[GIVEN RECORDS Boundary: Start]

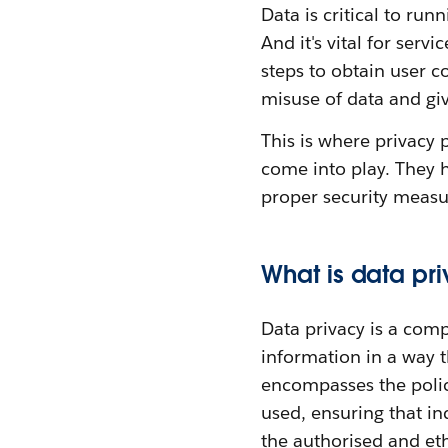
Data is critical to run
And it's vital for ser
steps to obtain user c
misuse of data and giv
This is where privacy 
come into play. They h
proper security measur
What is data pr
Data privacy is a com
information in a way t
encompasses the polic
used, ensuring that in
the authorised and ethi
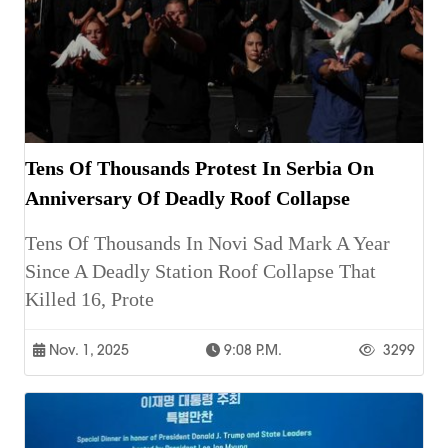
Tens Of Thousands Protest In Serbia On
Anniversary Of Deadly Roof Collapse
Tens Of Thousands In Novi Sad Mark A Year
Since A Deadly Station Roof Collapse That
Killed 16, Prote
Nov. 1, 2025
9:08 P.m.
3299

[GIVEN RECORDS Boundary: End]
[GIVEN RECORDS Boundary: Start]

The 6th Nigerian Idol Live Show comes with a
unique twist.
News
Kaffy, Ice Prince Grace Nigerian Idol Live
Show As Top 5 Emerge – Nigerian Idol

[GIVEN RECORDS Boundary: End]
[GIVEN RECORDS Boundary: Start]

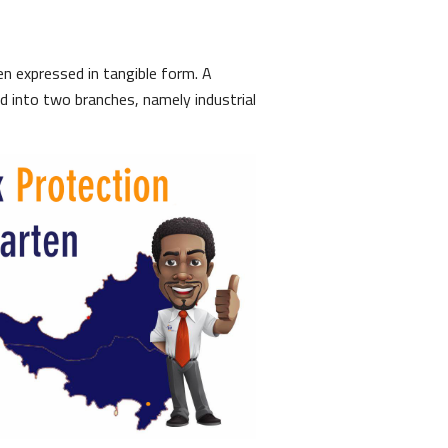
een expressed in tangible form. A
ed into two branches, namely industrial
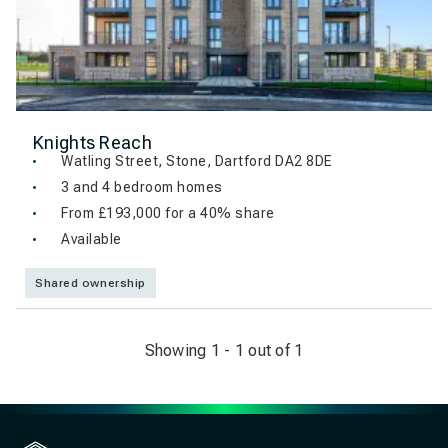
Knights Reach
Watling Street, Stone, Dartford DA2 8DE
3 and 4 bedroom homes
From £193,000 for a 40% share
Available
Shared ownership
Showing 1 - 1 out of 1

[GIVEN RECORDS Boundary: End]

WHAT THE TASK REQUIRES:
Gather all lines of the records that include the word "Collapse".

RESULT OF THIS EXERCISE:
Anniversary Of Deadly Roof Collapse
Since A Deadly Station Roof Collapse That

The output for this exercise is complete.